Problem requirements: Leave no line out; reproduce the listing exactly.

The records:
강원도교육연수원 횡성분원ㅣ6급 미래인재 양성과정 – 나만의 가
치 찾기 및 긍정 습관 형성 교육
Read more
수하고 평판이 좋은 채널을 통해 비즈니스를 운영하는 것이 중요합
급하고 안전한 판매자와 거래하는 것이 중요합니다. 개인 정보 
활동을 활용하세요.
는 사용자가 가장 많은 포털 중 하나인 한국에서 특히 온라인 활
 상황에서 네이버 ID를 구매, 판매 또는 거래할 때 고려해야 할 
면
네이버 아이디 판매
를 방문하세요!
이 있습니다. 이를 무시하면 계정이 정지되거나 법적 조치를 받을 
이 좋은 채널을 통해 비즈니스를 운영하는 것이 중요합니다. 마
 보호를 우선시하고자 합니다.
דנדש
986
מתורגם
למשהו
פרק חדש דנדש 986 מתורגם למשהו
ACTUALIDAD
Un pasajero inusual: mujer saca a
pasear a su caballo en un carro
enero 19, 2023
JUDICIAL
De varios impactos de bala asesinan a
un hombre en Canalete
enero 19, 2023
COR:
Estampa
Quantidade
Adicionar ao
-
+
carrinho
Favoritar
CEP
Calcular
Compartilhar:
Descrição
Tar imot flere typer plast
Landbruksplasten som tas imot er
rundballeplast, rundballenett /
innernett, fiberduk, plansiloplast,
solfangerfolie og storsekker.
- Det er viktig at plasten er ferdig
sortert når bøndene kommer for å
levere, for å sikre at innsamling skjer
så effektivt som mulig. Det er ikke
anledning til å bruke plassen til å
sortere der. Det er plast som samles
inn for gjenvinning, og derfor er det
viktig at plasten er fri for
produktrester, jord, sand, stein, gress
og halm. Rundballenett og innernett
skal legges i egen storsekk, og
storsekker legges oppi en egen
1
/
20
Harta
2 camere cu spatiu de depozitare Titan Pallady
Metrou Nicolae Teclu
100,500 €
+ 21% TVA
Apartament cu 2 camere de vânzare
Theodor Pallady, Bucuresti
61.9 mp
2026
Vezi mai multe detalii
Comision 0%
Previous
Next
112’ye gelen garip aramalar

Solution to this exercise:
강원도교육연수원 횡성분원ㅣ6급 미래인재 양성과정 – 나만의 가
치 찾기 및 긍정 습관 형성 교육
Read more
수하고 평판이 좋은 채널을 통해 비즈니스를 운영하는 것이 중요합
급하고 안전한 판매자와 거래하는 것이 중요합니다. 개인 정보 
활동을 활용하세요.
는 사용자가 가장 많은 포털 중 하나인 한국에서 특히 온라인 활
 상황에서 네이버 ID를 구매, 판매 또는 거래할 때 고려해야 할 
면
네이버 아이디 판매
를 방문하세요!
이 있습니다. 이를 무시하면 계정이 정지되거나 법적 조치를 받을 
이 좋은 채널을 통해 비즈니스를 운영하는 것이 중요합니다. 마
 보호를 우선시하고자 합니다.
דנדש
986
מתורגם
למשהו
פרק חדש דנדש 986 מתורגם למשהו
ACTUALIDAD
Un pasajero inusual: mujer saca a
pasear a su caballo en un carro
enero 19, 2023
JUDICIAL
De varios impactos de bala asesinan a
un hombre en Canalete
enero 19, 2023
COR:
Estampa
Quantidade
Adicionar ao
-
+
carrinho
Favoritar
CEP
Calcular
Compartilhar:
Descrição
Tar imot flere typer plast
Landbruksplasten som tas imot er
rundballeplast, rundballenett /
innernett, fiberduk, plansiloplast,
solfangerfolie og storsekker.
- Det er viktig at plasten er ferdig
sortert når bøndene kommer for å
levere, for å sikre at innsamling skjer
så effektivt som mulig. Det er ikke
anledning til å bruke plassen til å
sortere der. Det er plast som samles
inn for gjenvinning, og derfor er det
viktig at plasten er fri for
produktrester, jord, sand, stein, gress
og halm. Rundballenett og innernett
skal legges i egen storsekk, og
storsekker legges oppi en egen
1
/
20
Harta
2 camere cu spatiu de depozitare Titan Pallady
Metrou Nicolae Teclu
100,500 €
+ 21% TVA
Apartament cu 2 camere de vânzare
Theodor Pallady, Bucuresti
61.9 mp
2026
Vezi mai multe detalii
Comision 0%
Previous
Next
112’ye gelen garip aramalar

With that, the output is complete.